Reputation: 18619
I have mongodb in which there is 3 huge collections say 'A', 'B' and 'C'
Each collection contains about 2 million documents.
There are certain properties for each of the document.
Each document need to be updated based on those values of certain properties, from which i can determine what should be the '$set'
to that document.
currently i am using the same approach for each collection. that to find all documents in batches. collection them in memory (which i think the culprit for the current approach), then one by one update them all.
For the first collection(that have similar data as in other collections), it takes 10 minutes to get completed. then the next two collections taking 2 hours approx to get the task done or mongodb client get crashed earlier.
There is something wrong and no desired in the current approach.

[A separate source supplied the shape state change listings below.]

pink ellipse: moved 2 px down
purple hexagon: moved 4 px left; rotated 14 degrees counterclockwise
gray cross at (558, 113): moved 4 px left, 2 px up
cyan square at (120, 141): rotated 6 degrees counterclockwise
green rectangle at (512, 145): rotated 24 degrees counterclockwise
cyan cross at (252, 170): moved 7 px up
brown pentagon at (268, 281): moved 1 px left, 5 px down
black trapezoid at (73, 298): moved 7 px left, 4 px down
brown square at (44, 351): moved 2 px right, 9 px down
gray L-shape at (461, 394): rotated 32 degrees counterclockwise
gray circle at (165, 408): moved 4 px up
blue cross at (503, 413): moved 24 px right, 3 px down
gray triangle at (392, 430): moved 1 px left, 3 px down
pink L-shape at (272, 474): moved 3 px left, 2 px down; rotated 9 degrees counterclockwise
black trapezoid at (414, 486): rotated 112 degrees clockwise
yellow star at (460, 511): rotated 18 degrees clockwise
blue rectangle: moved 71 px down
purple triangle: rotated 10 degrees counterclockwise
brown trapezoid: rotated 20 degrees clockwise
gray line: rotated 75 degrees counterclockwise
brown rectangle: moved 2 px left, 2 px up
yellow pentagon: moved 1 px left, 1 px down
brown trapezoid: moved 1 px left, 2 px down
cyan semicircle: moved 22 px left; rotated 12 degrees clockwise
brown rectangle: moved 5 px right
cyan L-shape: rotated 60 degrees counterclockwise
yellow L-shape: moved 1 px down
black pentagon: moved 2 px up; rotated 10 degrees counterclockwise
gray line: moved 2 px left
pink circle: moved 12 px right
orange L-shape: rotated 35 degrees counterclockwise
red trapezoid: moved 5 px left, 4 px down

Model.collection.find({}).batchSize(BATCH).toArray(function(err, docs){
if(err || !docs || !docs.length)
return afterCompleteOneCollection(err);
var spec = function(index) {
if(index % 1000 === 0) console.log('at index : ' + index);
var toSet = { };
var toUnset = { };
var over = function(){
var afterOver = function(err){
if(err) return afterCompleteOneCollection(err);
if(index < docs.length - 1) spec(index+1);
else afterCompleteOneCollection(null);
};
var sb = Object.keys(toSet).length;
var ub = Object.keys(toUnset).length;
if(sb || ub) {
var all = {};
if(sb) all.$set = toSet;
if(ub) all.$unset = toUnset;
Model.collection.update({ _id : docs[index]._id }, all, {}, afterOver);
} else afterOver(null);
};
forEachOfDocument(docs[index], toSet, toUnset, over);
};
spec(0);
});
Is there any better solution for the same.?
Upvotes: 0
Views: 65
Reputation: 18619
The streaming approach from here http://mongodb.github.io/node-mongodb-native/api-generated/cursor.html#stream worked for me
This is what i am doing :
var stream = Model.collection.find().stream();
stream.on('data', function(data){
if(data){
var toSet = { };
var toUnset = { };
var over = function(){
var afterOver = function(err){
if(err) console.log(err);
};
var sb = Object.keys(toSet).length;
var ub = Object.keys(toUnset).length;
if(sb || ub) {
var all = {};
if(sb) all.$set = toSet;
if(ub) all.$unset = toUnset;
Model.collection.update({ _id : data._id }, all, {}, afterOver);
} else afterOver(null);
};
forEachOfDocument(data, toSet, toUnset, over);
}
});
stream.on('close', function() {
afterCompleteOneCollection();
});
Upvotes: 0